Lima Stasiun Televisi di Malang Raya Hilang, Kapan Bakal Siaran Lagi?

Awal Juli 2019, warga Malang Raya dihebohkan dengan menghilangnya 5 stasiun televisi dari Jakarta: tvOne (28), TRANS TV (47), TRANS 7 (49), METRO TV (56), dan GTV (30). Sebenarnya, ada 6 stasiun TV yang siarannya hilang, satu yang terakhir adalah TAHFIZH TV (29). Kehebohan ini merebak selama beberapa hari.

Kehebohan serupa juga terjadi di beberapa kota di Jawa Timur, seperti di Madiun dan Kediri.
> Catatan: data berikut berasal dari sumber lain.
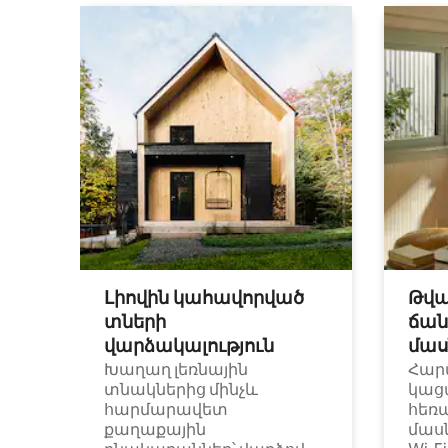
Լիովին կահավորված
Թվա
տների
ճան
վարձակալություն
մաս
Խաղաղ լեռնային
Հար
տնակներից մինչև
կաց
հարմարավետ
հեռ
քաղաքային
մաս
Usut punya usut, rupanya Balai Monitoring Frekuensi (Balmon) Kelas I Surabaya kembali berkeliling Jawa Timur untuk menertibkan lembaga penyiaran televisi yang tidak memiliki izin siaran. Hasil dari kerja mereka, stasiun televisi yang tidak memiliki izin siaran akhirnya tidak mengudara sejak 1 Juli 2019.

Jumat, 5 Juli 2019, METRO TV terdeteksi kembali mengudara di Malang Raya. Siaran METRO TV itu memang sempat menghilang beberapa hari. Tapi, beberapa warga di Malang Raya mengungkap bahwa METRO TV sudah kembali bisa disaksikan di televisi mereka.

Mencoba menelusuri sejarah pertelevisian di Malang Raya ini memang menarik, apa lagi gara-gara sweeping frekuensi yang baru saja terjadi. Saya ingin membongkar satu-satu cerita dari setiap stasiun televisi berdasarkan apa yang saya ketahui. Mungkin akan panjang, tapi semoga membuat siapapun yang membaca catatan saya ini memahami apa yang sedang terjadi.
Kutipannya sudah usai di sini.